2- A palavra é uma lâmpada para os
nossos passos [cf. Sl 118 (119) 105]. Queremos completar esta nossa exposição
mais uma vez com um texto bíblico, que talvez raramente tenhamos lido. São
alguns versículos do Sirácide 35,9-18. Limito-me a algumas anotações para
ajudar na interpretação.
- A hipocrisia do culto sem justiça: não
se pode separar o culto a Deus do modo de viver, seguindo uma moral dupla. Deus
não se deixa enganar pelas aparências quando se oferece os frutos de ações
perversas. Não basta rezar pessoalmente com intensidade, é preciso saber
distinguir a desonestidade em tantas situações e não concordar com a
hipocrisia.
- O semblante alegre , com ânimo bem
disposto: não há verdadeiro diálogo com Deus se não existe amor e alegria ao
fazê-lo, desejo de encontrá-lo. No constrangimento e no medo não floresce
verdadeira oração.
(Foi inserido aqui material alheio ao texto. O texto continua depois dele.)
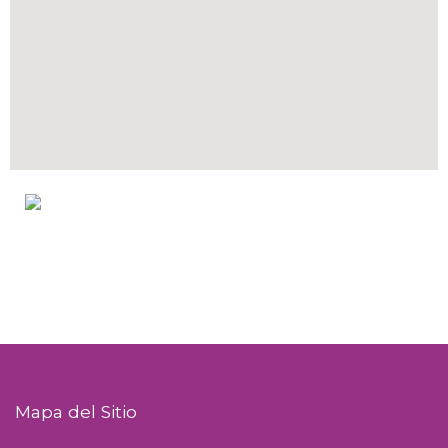
Mapa del Sitio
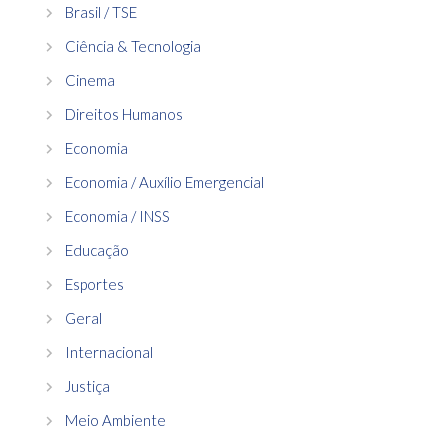
Brasil / TSE
Ciência & Tecnologia
Cinema
Direitos Humanos
Economia
Economia / Auxílio Emergencial
Economia / INSS
Educação
Esportes
Geral
Internacional
Justiça
Meio Ambiente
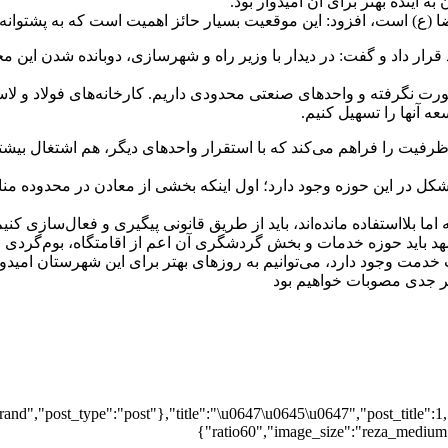
 آینده بهتر برای آن امیدوار بود.
رضا (ع) است، افزود: این موقعیت بسیار حائز اهمیت است که به پشتوان
قرار داد و گفت: در دیدار با وزیر راه و شهرسازی، دوبانده شدن این م
گرفته و واحدهای صنعتی محدودی داریم. کارخانه‌های فولاد و لاستیک 
عه آنها را تسهیل کنیم.
رفیت را فراهم می‌کند که با استقرار واحدهای دیگر، هم اشتغال بیشت
مشکل در این حوزه وجود دارد؛ اول اینکه بخشی از معادن در محدوده 
ا بلااستفاده مانده‌اند، باید از طریق قانونی پیگیری و فعال‌سازی کنیم
 باید حوزه خدمات و بخش گردشگری آن اعم از اقامتگاه، بوم‌گردی و 
دمت وجود دارد، می‌توانیم به روزهای بهتر برای این شهرستان امیدوا
یر جدی مصوبات خواهیم بود
and","post_type":"post"},"title":"\u0647\u0645\u0647","post_title":1,
ratio60","image_size":"reza_medium",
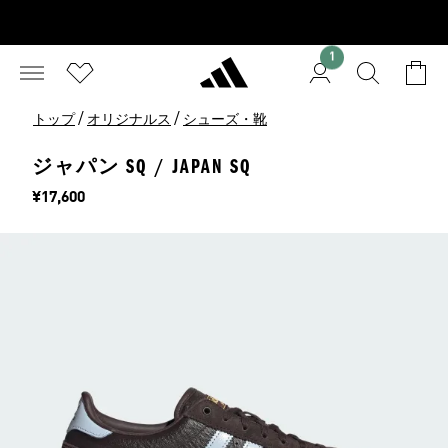
1
/
/
トップ
オリジナルス
シューズ・靴
ジャパン SQ / JAPAN SQ
価格
¥17,600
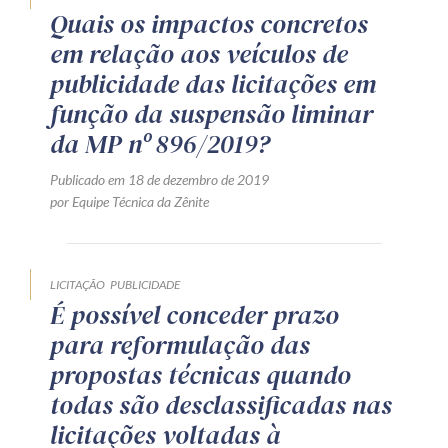
Quais os impactos concretos
em relação aos veículos de
publicidade das licitações em
função da suspensão liminar
da MP nº 896/2019?
Publicado em 18 de dezembro de 2019
por Equipe Técnica da Zênite
LICITAÇÃO
PUBLICIDADE
É possível conceder prazo
para reformulação das
propostas técnicas quando
todas são desclassificadas nas
licitações voltadas à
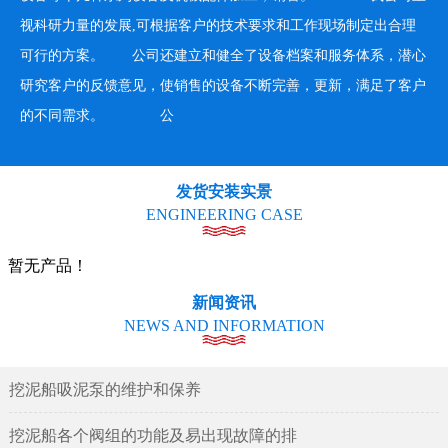
视科研力量的发展,可根据客户的技术要求和工作现场制定出合理
可行的方案。 公司还建立和健全了设备档案和服务体系，潜心
研究客户的反馈意见，使销售的设备不断完善，更新，满足了客户
的不同需求。 公
发货安装实景
ENGINEERING CASE
暂无产品！
新闻资讯
NEWS AND INFORMATION
挖泥船吸泥泵的维护和保养
挖泥船各个阀组的功能及易出现故障的排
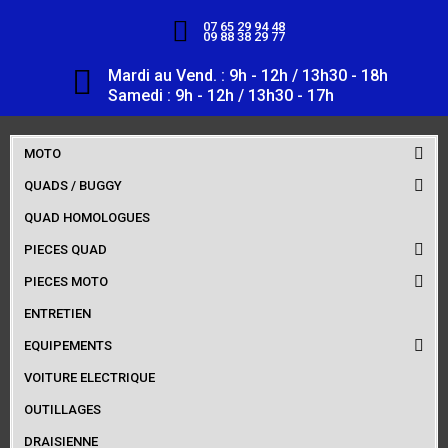
07 65 29 94 48
09 88 38 29 77
Mardi au Vend. : 9h - 12h / 13h30 - 18h
Samedi : 9h - 12h / 13h30 - 17h
MOTO
QUADS / BUGGY
QUAD HOMOLOGUES
PIECES QUAD
PIECES MOTO
ENTRETIEN
EQUIPEMENTS
VOITURE ELECTRIQUE
OUTILLAGES
DRAISIENNE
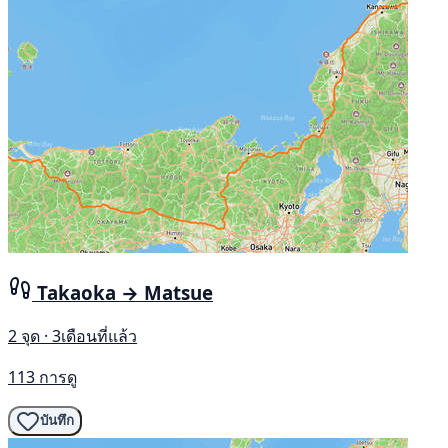
Takaoka → Matsue
2 จุด · 3เดือนที่แล้ว
113 การดู
บันทึก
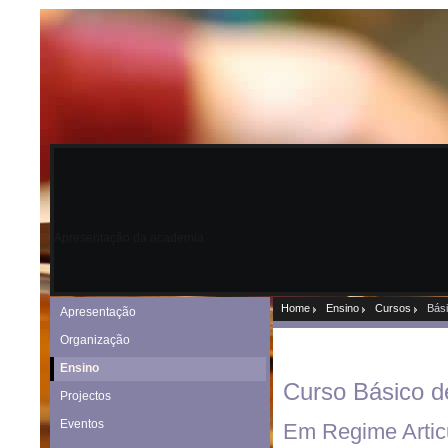
Apresentação da academia
Home
Ensino
Cursos
Bás
Apresentação
Organização
Ensino
Curso Básico d
Projectos
Eventos
Em Regime Artic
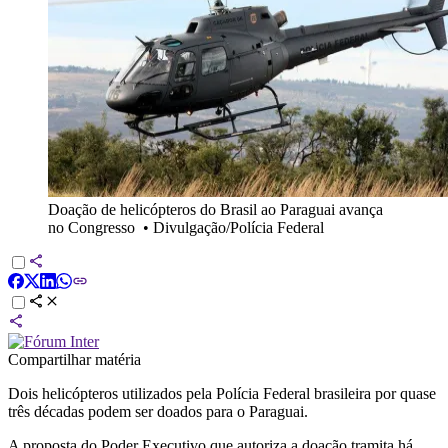
Doação de helicópteros do Brasil ao Paraguai avança
no Congresso
•
Divulgação/Polícia Federal
Compartilhar matéria
Dois helicópteros utilizados pela Polícia Federal brasileira por quase
três décadas podem ser doados para o Paraguai.
A proposta do Poder Executivo que autoriza a doação tramita há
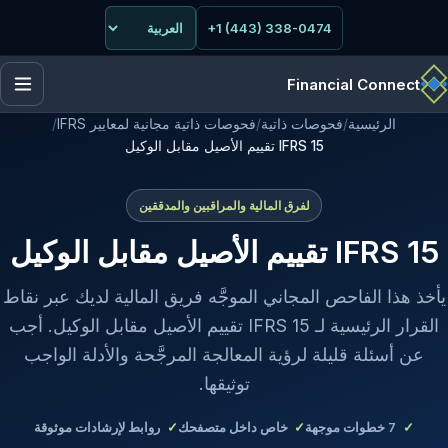
+1 (443) 338-0474
Financial Connect
الرئيسية
/
فحوصات ذاتية
/
فحوصات ذاتية مجانية لمعايير IFRS
/
IFRS 15 تقييم الأصيل مقابل الوكيل
لفرق المالية والمراقبين والمدققين
IFRS 15 تقييم الأصيل مقابل الوكيل
يأخذ هذا الفاحص المجاني الموجَّه فريق المالية لديك عبر نقاط
القرار الرئيسية لـ IFRS 15 تقييم الأصيل مقابل الوكيل. أجب
عن أسئلة قليلة لرؤية المعالجة المرجَّحة والأدلة الواجب
توثيقها.
7
خطوات موجهة
خاص داخل متصفحك
روابط لإرشادات موثوقة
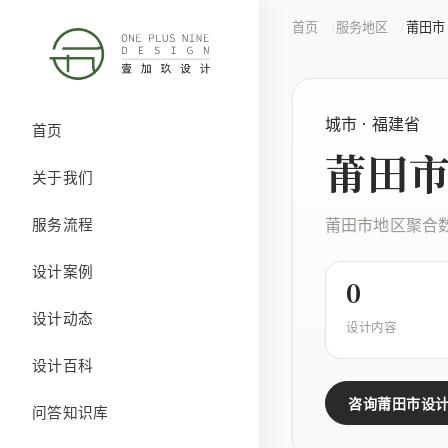
首页
服务地区
莆田市
城市 · 福建省
首页
莆田
关于我们
莆田市地区聚合
服务流程
设计案例
0
设计动态
设计内容
设计百科
咨询莆田市设
问答知识库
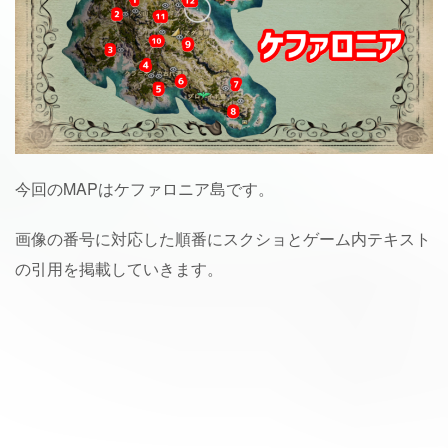
今回のMAPはケファロニア島です。
画像の番号に対応した順番にスクショとゲーム内テキスト
の引用を掲載していきます。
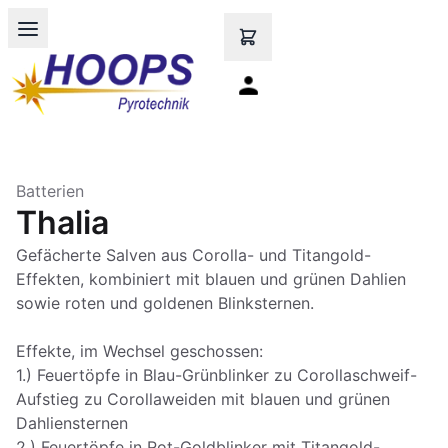
Open main menu
Batterien
Thalia
Gefächerte Salven aus Corolla- und Titangold-
Effekten, kombiniert mit blauen und grünen Dahlien
sowie roten und goldenen Blinksternen.
Effekte, im Wechsel geschossen:
1.) Feuertöpfe in Blau-Grünblinker zu Corollaschweif-
Aufstieg zu Corollaweiden mit blauen und grünen
Dahliensternen
2.) Feuertöpfe in Rot-Goldblinker mit Titangold-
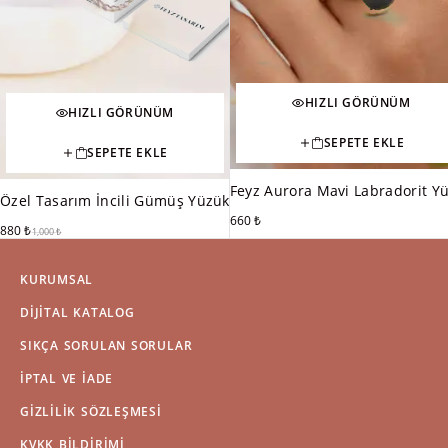
HIZLI GÖRÜNÜM
HIZLI GÖRÜNÜM
SEPETE EKLE
SEPETE EKLE
Feyz Aurora Mavi Labradorit Y
Özel Tasarım İncili Gümüş Yüzük
660
₺
880
₺
1,000
₺
KURUMSAL
DIJITAL KATALOG
SIKÇA SORULAN SORULAR
İPTAL VE İADE
GIZLILIK SÖZLEŞMESI
KVKK BILDIRIMI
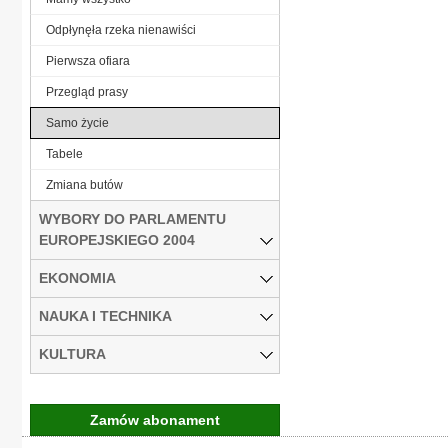
Odpłynęła rzeka nienawiści
Pierwsza ofiara
Przegląd prasy
Samo życie
Tabele
Zmiana butów
WYBORY DO PARLAMENTU
EUROPEJSKIEGO 2004
EKONOMIA
NAUKA I TECHNIKA
KULTURA
Zamów abonament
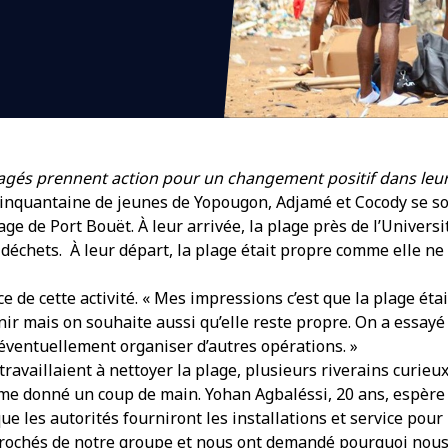
agés prennent action pour un changement positif dans le
cinquantaine de jeunes de Yopougon, Adjamé et Cocody se 
ge de Port Bouët. À leur arrivée, la plage près de l’Univers
 déchets. À leur départ, la plage était propre comme elle ne 
rice de cette activité. « Mes impressions c’est que la plage ét
inir mais on souhaite aussi qu’elle reste propre. On a essayé 
éventuellement organiser d’autres opérations. »
travaillaient à nettoyer la plage, plusieurs riverains curie
ême donné un coup de main. Yohan Agbaléssi, 20 ans, espèr
e les autorités fourniront les installations et service pour l
prochés de notre groupe et nous ont demandé pourquoi nous 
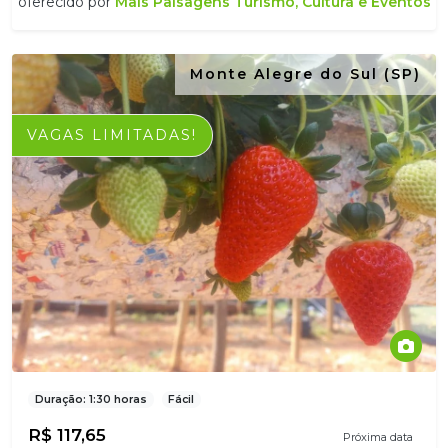
oferecido por
Mais Paisagens Turismo, Cultura e Eventos
Monte Alegre do Sul (SP)
VAGAS LIMITADAS!
Duração: 1:30 horas
Fácil
R$ 117,65
Próxima data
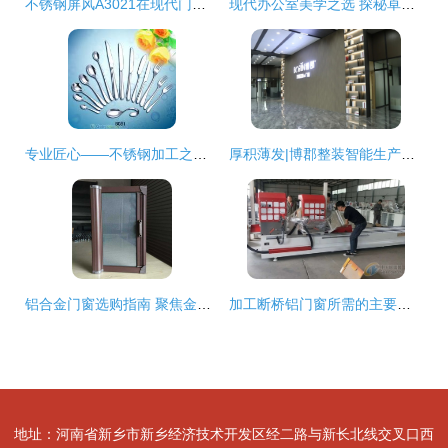
不锈钢屏风A3021在现代门窗空间中的精妙搭配图鉴
现代办公室美学之选 探秘卓尔祺玻璃门拉手的品质工艺
专业匠心——不锈钢加工之选 楼梯、门窗与餐桌精品全解析
厚积薄发|博郡整装智能生产基地开创新篇 门窗加工
铝合金门窗选购指南 聚焦金华与东义，解析门窗加工要点
加工断桥铝门窗所需的主要机器设备
地址：河南省新乡市新乡经济技术开发区经二路与新长北线交叉口西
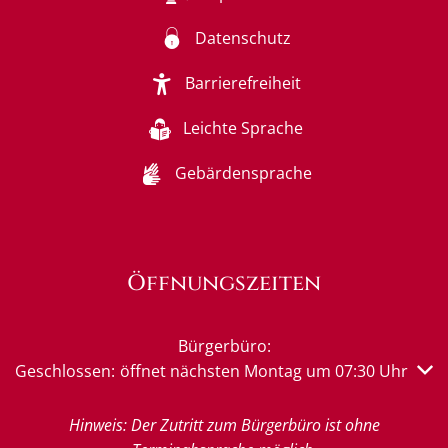
Datenschutz
Barrierefreiheit
Leichte Sprache
Gebärdensprache
Öffnungszeiten
Bürgerbüro:
Klicken, um weitere Öffnungs- oder Schließzeiten auszub
Geschlossen:
öffnet nächsten Montag um 07:30 Uhr
Hinweis: Der Zutritt zum Bürgerbüro ist ohne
Mas a alegria nasce também da resposta de Deus, gratuita e
generosa. “Bela é a misericórdia no tempo da aflição: é como nuvens que trazem
a chuva no tempo da seca (Sr 35,24)”.
- Deus ouve a prece do oprimido: a
Escritura toda no-lo testemunha. Deus conhece e escuta a súplica e o desabafo. Quer
dizer que é lícito desabafar-se e gritar; mas também que aquele que ama a Deus
deve aguçar os próprios ouvidos e abrir
o próprio coração para escutar como Deus e a reagir como Ele, “restabelecendo a
eqüidade”.
- Rezar com o corpo: notemos a ênfase corpórea
deste modo de orar. Reforça o sentido da luta, da fadiga, da solidão; é também
expressão de uma fé tenaz e confiante. É o corpo todo e a vida que se fazem
oração; não é apenas um dizer orações de qualquer maneira.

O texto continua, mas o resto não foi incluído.